• _PROBLEM TO SOLVE_
Whenever the string "modal" turns up in a line of the data below, copy that line.

[EXTRACTED RECORDS Boundary: Start]

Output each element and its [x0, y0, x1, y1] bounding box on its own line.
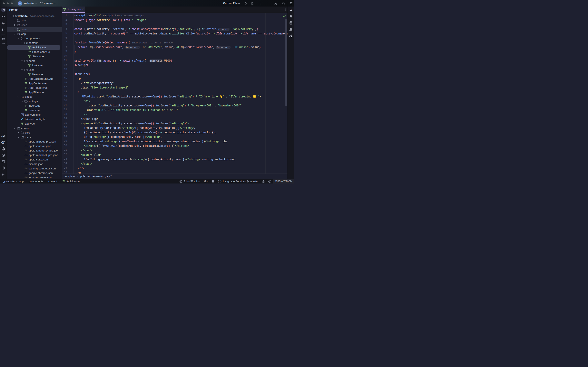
svg-text:R: R [2, 141, 4, 144]
svg-text:?: ? [3, 23, 4, 25]
svg-text:J: J [19, 25, 20, 26]
svg-text:R: R [2, 135, 4, 138]
svg-text:TS: TS [21, 114, 23, 115]
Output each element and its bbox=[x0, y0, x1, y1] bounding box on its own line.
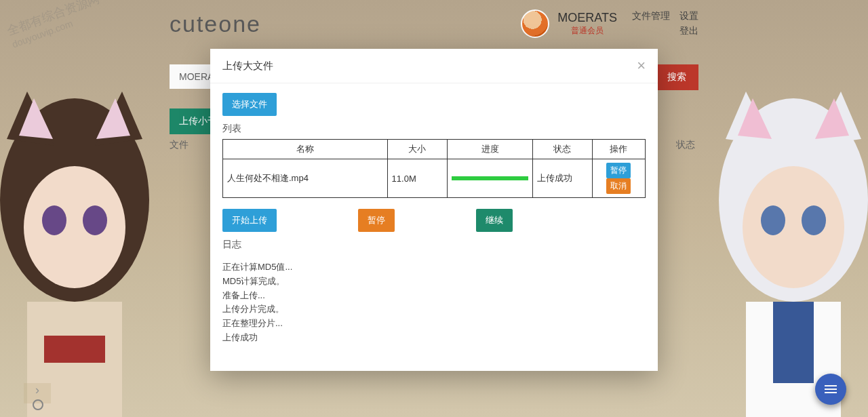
row-cancel-button[interactable]: 取消 bbox=[606, 178, 631, 194]
upload-table: 名称 大小 进度 状态 操作 人生何处不相逢.mp4 11.0M 上传成功 暂停… bbox=[222, 139, 646, 198]
th-progress: 进度 bbox=[448, 140, 533, 159]
start-upload-button[interactable]: 开始上传 bbox=[222, 209, 277, 232]
progress-bar bbox=[452, 176, 528, 180]
th-action: 操作 bbox=[592, 140, 645, 159]
modal-title: 上传大文件 bbox=[222, 60, 273, 73]
log-line: MD5计算完成。 bbox=[222, 275, 646, 289]
close-icon[interactable]: × bbox=[637, 58, 646, 73]
th-status: 状态 bbox=[533, 140, 593, 159]
log-line: 上传成功 bbox=[222, 331, 646, 345]
upload-modal: 上传大文件 × 选择文件 列表 名称 大小 进度 状态 操作 人生何处不相逢.m… bbox=[210, 49, 658, 371]
resume-button[interactable]: 继续 bbox=[476, 209, 513, 232]
log-line: 正在整理分片... bbox=[222, 317, 646, 331]
select-file-button[interactable]: 选择文件 bbox=[222, 93, 277, 116]
log-area: 正在计算MD5值... MD5计算完成。 准备上传... 上传分片完成。 正在整… bbox=[222, 260, 646, 345]
list-label: 列表 bbox=[222, 123, 646, 135]
log-line: 上传分片完成。 bbox=[222, 302, 646, 317]
th-name: 名称 bbox=[223, 140, 388, 159]
log-line: 正在计算MD5值... bbox=[222, 260, 646, 275]
pause-button[interactable]: 暂停 bbox=[358, 209, 395, 232]
table-row: 人生何处不相逢.mp4 11.0M 上传成功 暂停 取消 bbox=[223, 159, 646, 198]
th-size: 大小 bbox=[387, 140, 447, 159]
cell-progress bbox=[448, 159, 533, 198]
cell-name: 人生何处不相逢.mp4 bbox=[223, 159, 388, 198]
cell-action: 暂停 取消 bbox=[592, 159, 645, 198]
log-line: 准备上传... bbox=[222, 289, 646, 303]
cell-size: 11.0M bbox=[387, 159, 447, 198]
cell-status: 上传成功 bbox=[533, 159, 593, 198]
log-label: 日志 bbox=[222, 239, 646, 251]
row-pause-button[interactable]: 暂停 bbox=[606, 163, 631, 178]
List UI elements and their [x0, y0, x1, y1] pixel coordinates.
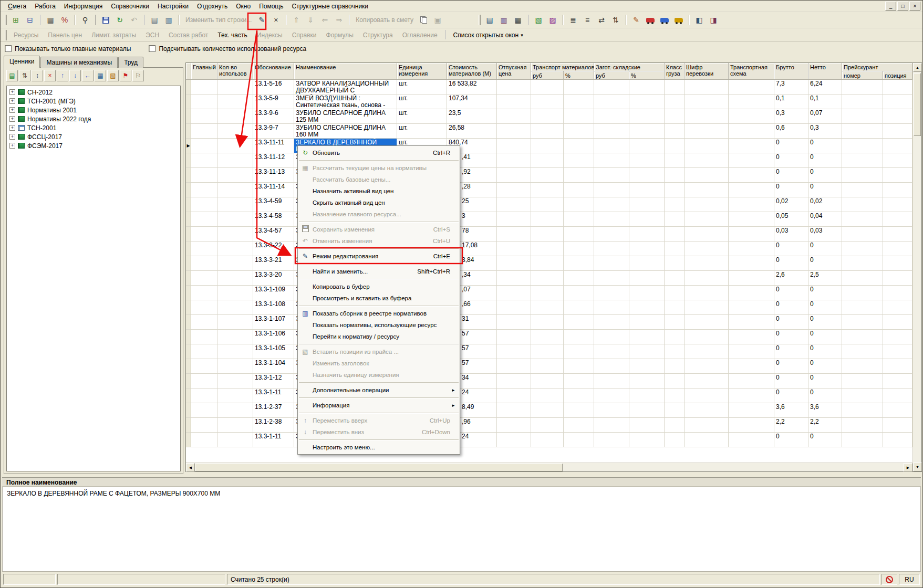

[EXTRACTED RECORDS Boundary: End]

• _ANSWER TO THIS TASK_
modal-title: 上传大文件 bbox=[222, 60, 273, 73]
upload-modal: 上传大文件 × 选择文件 列表 名称 大小 进度 状态 操作 人生何处不相逢.m… bbox=[210, 49, 658, 371]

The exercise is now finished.